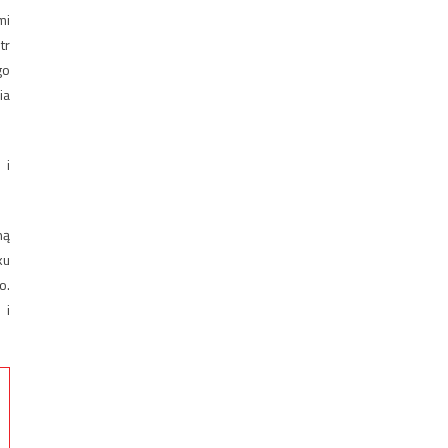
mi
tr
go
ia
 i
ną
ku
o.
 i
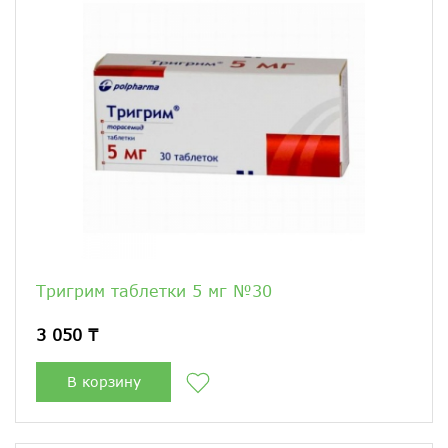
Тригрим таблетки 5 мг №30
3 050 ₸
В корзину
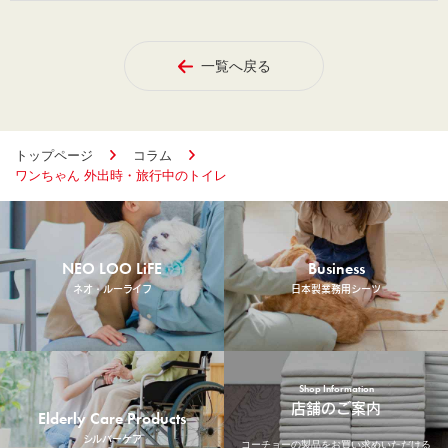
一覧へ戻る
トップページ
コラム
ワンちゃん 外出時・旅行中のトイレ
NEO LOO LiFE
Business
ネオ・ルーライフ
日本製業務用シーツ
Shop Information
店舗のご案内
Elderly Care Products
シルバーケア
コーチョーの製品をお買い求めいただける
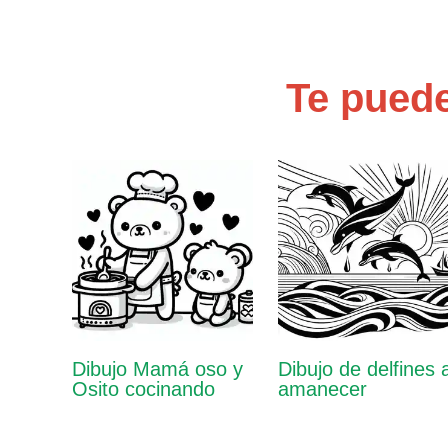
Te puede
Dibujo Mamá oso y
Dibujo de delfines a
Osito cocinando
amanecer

━━━━━━━━

Problem statement |
Return the material as it stands. Leave out the pictures.

Answer to this task |
mi
tr
go
ia
 i
ną
ku
o.
 i
Тригрим таблетки 5 мг №30
3 050 ₸
В корзину
一覧へ戻る
トップページ
コラム
ワンちゃん 外出時・旅行中のトイレ
NEO LOO LiFE
Business
ネオ・ルーライフ
日本製業務用シーツ
Shop Information
店舗のご案内
Elderly Care Products
シルバーケア
コーチョーの製品をお買い求めいただける
Te puede
Dibujo Mamá oso y
Dibujo de delfines a
Osito cocinando
amanecer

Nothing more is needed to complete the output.